Under Relentless Russian Assault, Ukraine Adopts a Defensive Crouch

At a high point for Ukraine in its war against Russia, when its army was sweeping Russian forces from the country’s northeast, a small-town police chief proudly hung a Ukrainian flag on his newly liberated city hall.

A year and a half later, the policeman, Oleksiy Kharkivskyi, was dashing into the burning ruins of the same town, Vovchansk, last week to evacuate its few remaining residents as Russian forces closed in.

“Everywhere they come is just razed to the ground,” Mr.

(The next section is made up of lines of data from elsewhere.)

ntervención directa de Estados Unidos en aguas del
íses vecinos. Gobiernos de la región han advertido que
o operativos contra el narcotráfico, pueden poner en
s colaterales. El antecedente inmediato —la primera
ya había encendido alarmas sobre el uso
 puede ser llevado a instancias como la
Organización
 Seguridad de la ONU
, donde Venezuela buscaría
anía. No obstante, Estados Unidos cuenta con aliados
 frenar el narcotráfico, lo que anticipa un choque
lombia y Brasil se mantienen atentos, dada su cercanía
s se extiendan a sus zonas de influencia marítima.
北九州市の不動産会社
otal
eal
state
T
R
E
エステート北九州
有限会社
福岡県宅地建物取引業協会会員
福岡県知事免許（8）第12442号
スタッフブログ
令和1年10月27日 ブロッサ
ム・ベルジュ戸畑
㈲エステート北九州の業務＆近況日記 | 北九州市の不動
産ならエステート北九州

Kharkivskyi said of the advance of the Russian troops, who have returned to the region with a scorched-earth ferocity, setting in motion one of the largest displacements of people since the first months of the war.

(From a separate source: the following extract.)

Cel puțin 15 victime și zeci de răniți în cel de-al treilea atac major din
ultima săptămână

Russian troops punched across the border between Russia and Ukraine this month and pushed toward Ukraine’s second-largest city, Kharkiv, which has a population of about a million people. Military analysts say Russia lacks the troops to capture the city but could advance to within artillery range, touching off a larger flow of refugees.

Militarily, the incursion seems intended to stretch Ukraine’s already thin and underequipped forces by diverting troops from the Donbas region of eastern Ukraine, still seen as the likely target of a Russian offensive this summer. It has also had the destabilizing effect of sending thousands of dismayed, disheartened people from the border region deeper into Ukraine.